*Records to process:*
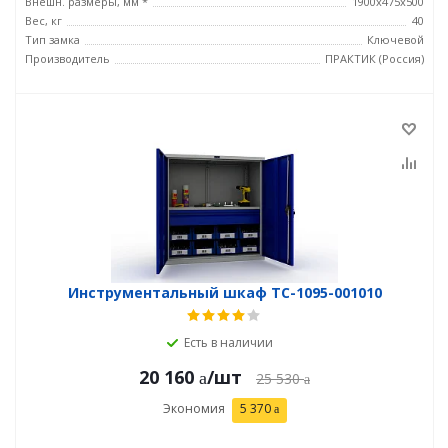
Внешн. размеры, мм *
1900x475x500
Вес, кг
40
Тип замка
Ключевой
Производитель
ПРАКТИК (Россия)
Инструментальный шкаф TC-1095-001010
Есть в наличии
20 160
/шт
25 530
Экономия
5 370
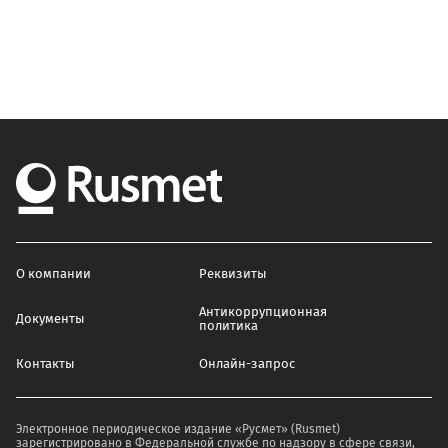
О компании
Реквизиты
Антикоррупционная
Документы
политика
Контакты
Онлайн-запрос
Электронное периодическое издание «Русмет» (Rusmet)
зарегистрировано в Федеральной службе по надзору в сфере связи,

*Assigned task:* Without changing a word, restate the listing above; the pictures stay out.

*Solution:*
Внешн. размеры, мм *
1900x475x500
Вес, кг
40
Тип замка
Ключевой
Производитель
ПРАКТИК (Россия)
Инструментальный шкаф TC-1095-001010
Есть в наличии
20 160
/шт
25 530
Экономия
5 370
О компании
Реквизиты
Антикоррупционная
Документы
политика
Контакты
Онлайн-запрос
Электронное периодическое издание «Русмет» (Rusmet)
зарегистрировано в Федеральной службе по надзору в сфере связи,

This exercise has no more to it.